__TASK INPUT__:
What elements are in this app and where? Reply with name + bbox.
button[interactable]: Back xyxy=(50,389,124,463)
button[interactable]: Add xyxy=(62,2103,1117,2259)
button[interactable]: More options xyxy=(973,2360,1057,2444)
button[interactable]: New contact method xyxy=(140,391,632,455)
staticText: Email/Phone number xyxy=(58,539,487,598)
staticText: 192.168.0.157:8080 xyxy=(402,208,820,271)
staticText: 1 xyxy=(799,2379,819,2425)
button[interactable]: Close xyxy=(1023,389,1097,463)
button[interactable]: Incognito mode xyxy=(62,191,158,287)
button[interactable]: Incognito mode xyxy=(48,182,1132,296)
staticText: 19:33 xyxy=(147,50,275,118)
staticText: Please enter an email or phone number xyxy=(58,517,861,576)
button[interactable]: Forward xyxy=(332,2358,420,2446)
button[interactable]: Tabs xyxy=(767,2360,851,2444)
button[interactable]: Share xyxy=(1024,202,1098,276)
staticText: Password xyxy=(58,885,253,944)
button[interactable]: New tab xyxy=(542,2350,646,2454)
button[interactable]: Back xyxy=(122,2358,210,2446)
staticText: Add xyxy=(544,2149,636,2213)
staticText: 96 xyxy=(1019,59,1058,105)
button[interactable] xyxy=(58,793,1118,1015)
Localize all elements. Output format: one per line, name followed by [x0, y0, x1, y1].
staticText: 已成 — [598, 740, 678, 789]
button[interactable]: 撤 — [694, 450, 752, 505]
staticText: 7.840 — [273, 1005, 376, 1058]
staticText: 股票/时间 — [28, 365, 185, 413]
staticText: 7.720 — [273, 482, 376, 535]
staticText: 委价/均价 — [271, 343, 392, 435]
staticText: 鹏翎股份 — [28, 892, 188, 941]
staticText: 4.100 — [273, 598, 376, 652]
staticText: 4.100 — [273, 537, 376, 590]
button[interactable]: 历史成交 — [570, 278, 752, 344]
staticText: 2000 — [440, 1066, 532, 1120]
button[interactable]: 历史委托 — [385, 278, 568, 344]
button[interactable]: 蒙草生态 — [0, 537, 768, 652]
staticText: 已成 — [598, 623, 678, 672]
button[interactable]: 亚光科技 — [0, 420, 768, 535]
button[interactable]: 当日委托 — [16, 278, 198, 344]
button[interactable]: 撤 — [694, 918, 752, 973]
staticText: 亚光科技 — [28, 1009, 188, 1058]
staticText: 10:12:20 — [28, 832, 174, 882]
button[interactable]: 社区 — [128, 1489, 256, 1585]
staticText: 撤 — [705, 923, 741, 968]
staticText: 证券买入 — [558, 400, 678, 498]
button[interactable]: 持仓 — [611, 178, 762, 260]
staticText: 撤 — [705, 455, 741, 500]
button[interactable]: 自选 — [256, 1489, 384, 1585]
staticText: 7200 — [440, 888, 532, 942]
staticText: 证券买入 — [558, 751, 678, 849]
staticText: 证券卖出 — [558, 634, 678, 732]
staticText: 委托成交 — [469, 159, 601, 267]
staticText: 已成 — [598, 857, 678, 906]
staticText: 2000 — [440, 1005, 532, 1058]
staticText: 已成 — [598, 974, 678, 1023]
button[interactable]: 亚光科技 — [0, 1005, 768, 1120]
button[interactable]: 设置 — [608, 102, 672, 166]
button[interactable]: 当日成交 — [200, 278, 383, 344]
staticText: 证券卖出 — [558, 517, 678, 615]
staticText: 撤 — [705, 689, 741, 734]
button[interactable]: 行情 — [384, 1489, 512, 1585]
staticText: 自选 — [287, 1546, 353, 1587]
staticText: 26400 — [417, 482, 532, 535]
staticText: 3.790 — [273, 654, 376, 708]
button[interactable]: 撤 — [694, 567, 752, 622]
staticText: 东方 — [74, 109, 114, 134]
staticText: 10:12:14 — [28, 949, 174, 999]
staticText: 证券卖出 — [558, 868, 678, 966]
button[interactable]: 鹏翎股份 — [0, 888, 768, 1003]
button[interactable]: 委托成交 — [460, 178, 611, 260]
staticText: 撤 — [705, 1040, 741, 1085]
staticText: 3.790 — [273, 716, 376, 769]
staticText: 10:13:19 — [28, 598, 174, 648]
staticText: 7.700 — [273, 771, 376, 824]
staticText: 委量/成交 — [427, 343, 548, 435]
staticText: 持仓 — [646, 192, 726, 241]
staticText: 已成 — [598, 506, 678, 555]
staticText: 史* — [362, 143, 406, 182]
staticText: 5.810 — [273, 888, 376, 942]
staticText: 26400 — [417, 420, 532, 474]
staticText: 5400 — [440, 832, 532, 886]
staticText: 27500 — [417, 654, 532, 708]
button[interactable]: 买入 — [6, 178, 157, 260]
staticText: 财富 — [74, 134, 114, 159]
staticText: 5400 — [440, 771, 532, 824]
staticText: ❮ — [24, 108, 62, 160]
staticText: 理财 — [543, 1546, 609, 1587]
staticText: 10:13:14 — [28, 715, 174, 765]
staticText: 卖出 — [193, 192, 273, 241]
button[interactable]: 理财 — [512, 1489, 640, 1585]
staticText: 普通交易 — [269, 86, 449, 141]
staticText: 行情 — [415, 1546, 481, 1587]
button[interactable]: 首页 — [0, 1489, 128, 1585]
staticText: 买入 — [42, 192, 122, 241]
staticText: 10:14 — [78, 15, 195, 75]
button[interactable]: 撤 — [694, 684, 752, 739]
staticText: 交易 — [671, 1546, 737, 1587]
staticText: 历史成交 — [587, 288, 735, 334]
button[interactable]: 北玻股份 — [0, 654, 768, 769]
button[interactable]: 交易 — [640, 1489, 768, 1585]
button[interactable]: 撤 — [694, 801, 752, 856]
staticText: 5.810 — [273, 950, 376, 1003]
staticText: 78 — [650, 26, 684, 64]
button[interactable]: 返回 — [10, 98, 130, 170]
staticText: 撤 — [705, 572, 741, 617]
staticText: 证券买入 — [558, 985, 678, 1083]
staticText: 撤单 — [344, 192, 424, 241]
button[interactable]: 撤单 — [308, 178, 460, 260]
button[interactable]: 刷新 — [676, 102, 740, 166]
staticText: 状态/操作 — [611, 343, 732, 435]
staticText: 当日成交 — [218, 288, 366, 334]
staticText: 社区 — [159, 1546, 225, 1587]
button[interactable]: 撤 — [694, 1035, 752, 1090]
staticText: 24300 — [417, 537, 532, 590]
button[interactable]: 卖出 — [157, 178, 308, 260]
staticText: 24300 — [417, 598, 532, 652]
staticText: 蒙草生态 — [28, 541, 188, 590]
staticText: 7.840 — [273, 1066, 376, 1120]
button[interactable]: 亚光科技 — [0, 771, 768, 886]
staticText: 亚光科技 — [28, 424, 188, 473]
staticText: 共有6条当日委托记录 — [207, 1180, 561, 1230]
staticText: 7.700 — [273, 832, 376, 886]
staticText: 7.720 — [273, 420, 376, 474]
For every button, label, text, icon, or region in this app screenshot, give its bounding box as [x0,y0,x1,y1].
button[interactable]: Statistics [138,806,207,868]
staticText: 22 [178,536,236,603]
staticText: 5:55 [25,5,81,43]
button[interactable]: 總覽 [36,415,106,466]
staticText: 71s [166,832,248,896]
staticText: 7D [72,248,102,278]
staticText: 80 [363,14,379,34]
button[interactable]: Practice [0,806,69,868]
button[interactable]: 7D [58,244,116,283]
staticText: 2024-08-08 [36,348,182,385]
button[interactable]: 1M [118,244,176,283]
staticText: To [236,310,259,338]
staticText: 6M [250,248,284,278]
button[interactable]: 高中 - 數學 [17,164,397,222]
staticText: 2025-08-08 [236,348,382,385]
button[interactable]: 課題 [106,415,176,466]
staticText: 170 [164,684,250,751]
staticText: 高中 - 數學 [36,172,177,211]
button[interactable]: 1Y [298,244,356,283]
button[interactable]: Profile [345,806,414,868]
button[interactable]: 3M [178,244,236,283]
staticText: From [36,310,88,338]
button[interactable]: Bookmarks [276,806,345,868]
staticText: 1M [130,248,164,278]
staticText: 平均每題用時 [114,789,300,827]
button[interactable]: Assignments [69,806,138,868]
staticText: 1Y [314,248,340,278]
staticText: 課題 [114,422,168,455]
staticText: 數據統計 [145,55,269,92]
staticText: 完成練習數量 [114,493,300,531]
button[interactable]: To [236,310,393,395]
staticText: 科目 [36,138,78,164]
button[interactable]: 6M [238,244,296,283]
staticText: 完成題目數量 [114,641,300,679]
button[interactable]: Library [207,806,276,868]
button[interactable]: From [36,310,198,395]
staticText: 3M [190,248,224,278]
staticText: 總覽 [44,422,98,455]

__WORK INSTRUCTION__:
Within the entries above, how many lines contain "this"? Respond with the number only.

__ANSWER BOX__:
2